*** Supplied data Section Begins ***
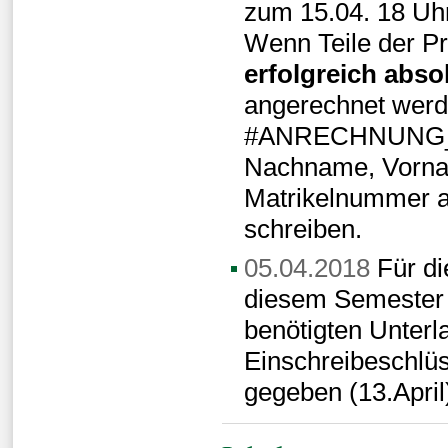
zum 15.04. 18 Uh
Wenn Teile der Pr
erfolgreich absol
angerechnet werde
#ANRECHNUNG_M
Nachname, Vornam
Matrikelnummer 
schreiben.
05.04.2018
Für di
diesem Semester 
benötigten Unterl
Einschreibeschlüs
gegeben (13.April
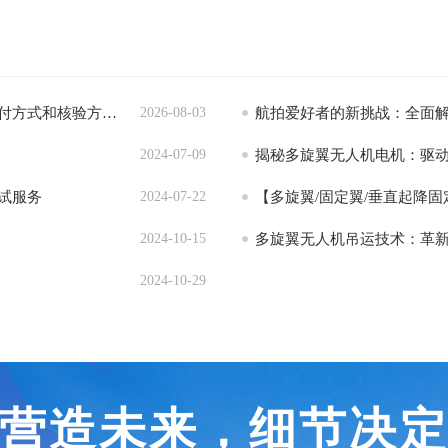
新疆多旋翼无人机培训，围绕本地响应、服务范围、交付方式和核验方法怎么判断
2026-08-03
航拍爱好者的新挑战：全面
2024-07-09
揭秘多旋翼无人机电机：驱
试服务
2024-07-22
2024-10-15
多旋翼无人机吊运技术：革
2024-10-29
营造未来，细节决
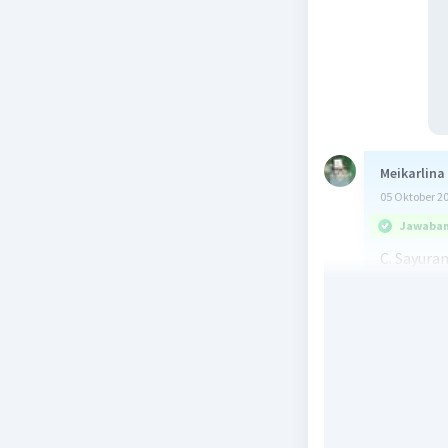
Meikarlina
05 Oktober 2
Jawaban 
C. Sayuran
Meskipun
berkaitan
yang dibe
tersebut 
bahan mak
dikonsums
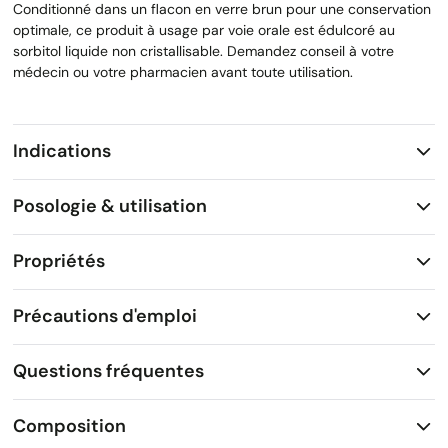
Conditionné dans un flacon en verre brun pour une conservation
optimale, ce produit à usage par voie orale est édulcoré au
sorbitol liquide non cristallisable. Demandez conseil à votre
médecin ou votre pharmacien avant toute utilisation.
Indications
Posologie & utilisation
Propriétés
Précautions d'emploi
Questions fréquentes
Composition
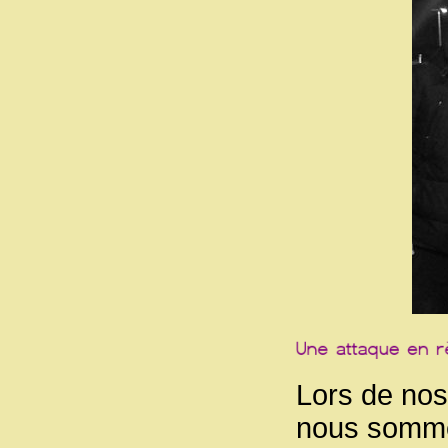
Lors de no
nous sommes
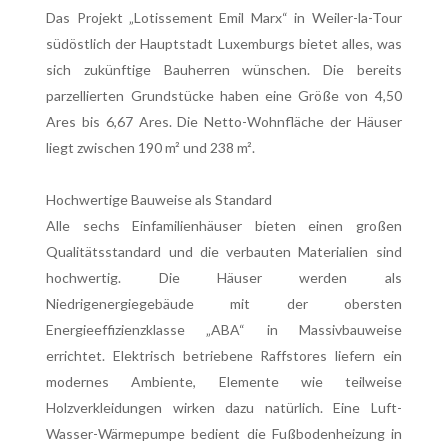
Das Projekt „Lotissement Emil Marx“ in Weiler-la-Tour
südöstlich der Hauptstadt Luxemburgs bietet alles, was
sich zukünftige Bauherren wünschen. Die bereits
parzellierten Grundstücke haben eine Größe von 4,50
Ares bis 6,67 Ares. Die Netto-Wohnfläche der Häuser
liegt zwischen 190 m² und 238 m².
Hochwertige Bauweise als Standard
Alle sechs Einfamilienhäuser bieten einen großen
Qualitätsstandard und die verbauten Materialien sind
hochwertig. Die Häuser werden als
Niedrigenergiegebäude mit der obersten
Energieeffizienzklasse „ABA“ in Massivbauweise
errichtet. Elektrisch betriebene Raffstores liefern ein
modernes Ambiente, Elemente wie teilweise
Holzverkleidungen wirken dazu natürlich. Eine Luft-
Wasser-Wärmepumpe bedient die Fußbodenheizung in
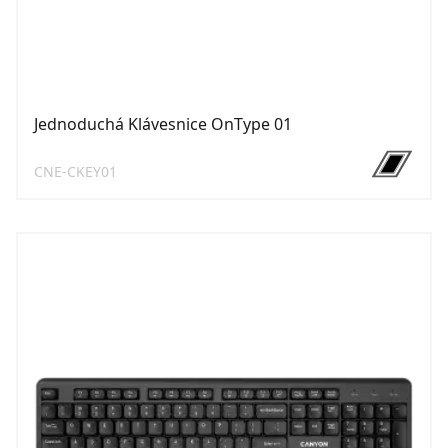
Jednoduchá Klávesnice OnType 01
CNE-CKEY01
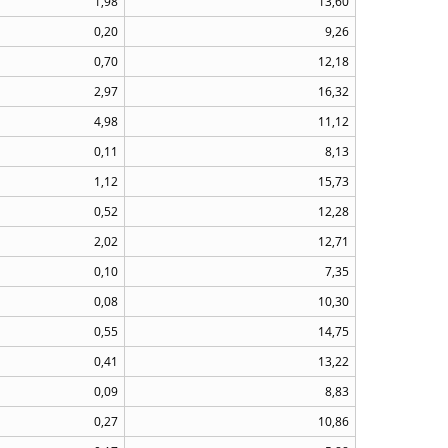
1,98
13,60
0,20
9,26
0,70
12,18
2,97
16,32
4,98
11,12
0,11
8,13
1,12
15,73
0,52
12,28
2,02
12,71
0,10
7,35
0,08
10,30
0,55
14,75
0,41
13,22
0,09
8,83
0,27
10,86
*** Supplied data Section Ends ***
# Task to carry out
The lines above that hold the word "utilisation" should be found and copied out.

# Task answer
médecin ou votre pharmacien avant toute utilisation.
Posologie & utilisation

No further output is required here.